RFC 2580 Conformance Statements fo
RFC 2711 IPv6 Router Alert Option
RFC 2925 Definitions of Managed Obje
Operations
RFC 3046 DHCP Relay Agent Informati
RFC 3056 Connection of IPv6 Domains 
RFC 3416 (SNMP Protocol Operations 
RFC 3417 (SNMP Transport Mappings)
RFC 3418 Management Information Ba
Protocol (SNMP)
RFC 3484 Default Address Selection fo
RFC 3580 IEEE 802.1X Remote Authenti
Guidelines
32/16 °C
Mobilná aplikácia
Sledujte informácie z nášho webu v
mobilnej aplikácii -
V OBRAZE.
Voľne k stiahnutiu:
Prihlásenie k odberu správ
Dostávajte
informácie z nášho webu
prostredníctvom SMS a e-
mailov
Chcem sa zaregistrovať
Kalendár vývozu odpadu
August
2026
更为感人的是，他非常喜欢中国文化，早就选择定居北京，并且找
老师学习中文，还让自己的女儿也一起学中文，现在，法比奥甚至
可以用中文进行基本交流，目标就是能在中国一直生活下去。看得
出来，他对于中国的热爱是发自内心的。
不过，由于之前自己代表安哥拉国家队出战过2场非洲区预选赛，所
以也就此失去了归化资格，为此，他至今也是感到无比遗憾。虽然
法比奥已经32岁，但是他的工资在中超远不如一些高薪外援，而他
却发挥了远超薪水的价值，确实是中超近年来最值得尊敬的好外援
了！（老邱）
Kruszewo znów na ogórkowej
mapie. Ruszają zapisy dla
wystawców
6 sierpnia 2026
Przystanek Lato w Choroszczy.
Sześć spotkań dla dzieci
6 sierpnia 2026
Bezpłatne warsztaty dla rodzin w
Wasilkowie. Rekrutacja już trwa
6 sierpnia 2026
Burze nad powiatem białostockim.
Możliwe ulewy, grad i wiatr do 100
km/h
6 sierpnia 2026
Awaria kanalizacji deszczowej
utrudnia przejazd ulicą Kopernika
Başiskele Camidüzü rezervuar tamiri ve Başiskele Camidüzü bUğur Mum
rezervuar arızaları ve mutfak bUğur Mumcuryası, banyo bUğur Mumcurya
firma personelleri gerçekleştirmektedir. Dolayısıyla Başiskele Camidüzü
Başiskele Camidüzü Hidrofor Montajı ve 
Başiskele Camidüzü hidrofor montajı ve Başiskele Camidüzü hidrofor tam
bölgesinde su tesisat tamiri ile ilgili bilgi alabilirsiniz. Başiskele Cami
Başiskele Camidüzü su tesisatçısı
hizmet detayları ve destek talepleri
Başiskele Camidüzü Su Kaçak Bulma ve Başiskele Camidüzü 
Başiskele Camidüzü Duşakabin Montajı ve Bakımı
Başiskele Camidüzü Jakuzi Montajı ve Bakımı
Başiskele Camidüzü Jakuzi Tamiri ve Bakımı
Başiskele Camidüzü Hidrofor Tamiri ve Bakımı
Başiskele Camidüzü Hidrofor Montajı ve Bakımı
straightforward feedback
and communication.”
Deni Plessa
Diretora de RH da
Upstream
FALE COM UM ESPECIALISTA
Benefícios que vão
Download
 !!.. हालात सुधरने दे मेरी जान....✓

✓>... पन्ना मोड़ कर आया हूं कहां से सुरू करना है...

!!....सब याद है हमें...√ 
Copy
○ ○ ○ ○
**EXERCISE AIM**.
Exactly as they appear, restate all of the entries.

**RESPONSE AREA**.
RFC 2580 Conformance Statements fo
RFC 2711 IPv6 Router Alert Option
RFC 2925 Definitions of Managed Obje
Operations
RFC 3046 DHCP Relay Agent Informati
RFC 3056 Connection of IPv6 Domains 
RFC 3416 (SNMP Protocol Operations 
RFC 3417 (SNMP Transport Mappings)
RFC 3418 Management Information Ba
Protocol (SNMP)
RFC 3484 Default Address Selection fo
RFC 3580 IEEE 802.1X Remote Authenti
Guidelines
32/16 °C
Mobilná aplikácia
Sledujte informácie z nášho webu v
mobilnej aplikácii -
V OBRAZE.
Voľne k stiahnutiu:
Prihlásenie k odberu správ
Dostávajte
informácie z nášho webu
prostredníctvom SMS a e-
mailov
Chcem sa zaregistrovať
Kalendár vývozu odpadu
August
2026
更为感人的是，他非常喜欢中国文化，早就选择定居北京，并且找
老师学习中文，还让自己的女儿也一起学中文，现在，法比奥甚至
可以用中文进行基本交流，目标就是能在中国一直生活下去。看得
出来，他对于中国的热爱是发自内心的。
不过，由于之前自己代表安哥拉国家队出战过2场非洲区预选赛，所
以也就此失去了归化资格，为此，他至今也是感到无比遗憾。虽然
法比奥已经32岁，但是他的工资在中超远不如一些高薪外援，而他
却发挥了远超薪水的价值，确实是中超近年来最值得尊敬的好外援
了！（老邱）
Kruszewo znów na ogórkowej
mapie. Ruszają zapisy dla
wystawców
6 sierpnia 2026
Przystanek Lato w Choroszczy.
Sześć spotkań dla dzieci
6 sierpnia 2026
Bezpłatne warsztaty dla rodzin w
Wasilkowie. Rekrutacja już trwa
6 sierpnia 2026
Burze nad powiatem białostockim.
Możliwe ulewy, grad i wiatr do 100
km/h
6 sierpnia 2026
Awaria kanalizacji deszczowej
utrudnia przejazd ulicą Kopernika
Başiskele Camidüzü rezervuar tamiri ve Başiskele Camidüzü bUğur Mum
rezervuar arızaları ve mutfak bUğur Mumcuryası, banyo bUğur Mumcurya
firma personelleri gerçekleştirmektedir. Dolayısıyla Başiskele Camidüzü
Başiskele Camidüzü Hidrofor Montajı ve 
Başiskele Camidüzü hidrofor montajı ve Başiskele Camidüzü hidrofor tam
bölgesinde su tesisat tamiri ile ilgili bilgi alabilirsiniz. Başiskele Cami
Başiskele Camidüzü su tesisatçısı
hizmet detayları ve destek talepleri
Başiskele Camidüzü Su Kaçak Bulma ve Başiskele Camidüzü 
Başiskele Camidüzü Duşakabin Montajı ve Bakımı
Başiskele Camidüzü Jakuzi Montajı ve Bakımı
Başiskele Camidüzü Jakuzi Tamiri ve Bakımı
Başiskele Camidüzü Hidrofor Tamiri ve Bakımı
Başiskele Camidüzü Hidrofor Montajı ve Bakımı
straightforward feedback
and communication.”
Deni Plessa
Diretora de RH da
Upstream
FALE COM UM ESPECIALISTA
Benefícios que vão
Download
 !!.. हालात सुधरने दे मेरी जान....✓

✓>... पन्ना मोड़ कर आया हूं कहां से सुरू करना है...

!!....सब याद है हमें...√ 
Copy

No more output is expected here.